• **Given records**:
-- Opening Marker --

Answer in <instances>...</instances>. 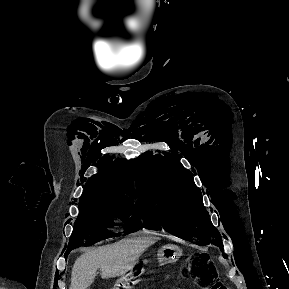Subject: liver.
Masks as SVG:
<instances>
[{
    "mask_svg": "<svg viewBox=\"0 0 289 289\" xmlns=\"http://www.w3.org/2000/svg\"><path fill=\"white\" fill-rule=\"evenodd\" d=\"M154 242V238L123 239L81 255L73 265L69 289H87L99 268L103 279L122 276Z\"/></svg>",
    "mask_w": 289,
    "mask_h": 289,
    "instance_id": "obj_1",
    "label": "liver"
}]
</instances>
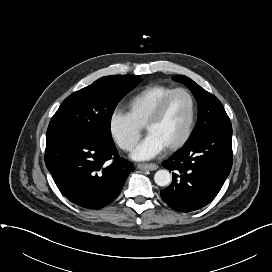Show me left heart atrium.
<instances>
[{
  "label": "left heart atrium",
  "mask_w": 272,
  "mask_h": 272,
  "mask_svg": "<svg viewBox=\"0 0 272 272\" xmlns=\"http://www.w3.org/2000/svg\"><path fill=\"white\" fill-rule=\"evenodd\" d=\"M164 149V144L154 134H148L134 149L132 158L138 161L149 160L159 155Z\"/></svg>",
  "instance_id": "1"
}]
</instances>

-- Closing Marker --

• **Directions**: Wherever a line contains the string "http", copy that line from the data.

• **Written solution**:
    "mask_svg": "<svg viewBox=\"0 0 289 289\" xmlns=\"http://www.w3.org/2000/svg\"><path fill=\"white\" fill-rule=\"evenodd\" d=\"M154 242V238L123 239L81 255L73 265L69 289H87L99 268L103 279L122 276Z\"/></svg>",
  "mask_svg": "<svg viewBox=\"0 0 272 272\" xmlns=\"http://www.w3.org/2000/svg\"><path fill=\"white\" fill-rule=\"evenodd\" d=\"M164 149V144L154 134H148L134 149L132 158L138 161L149 160L159 155Z\"/></svg>",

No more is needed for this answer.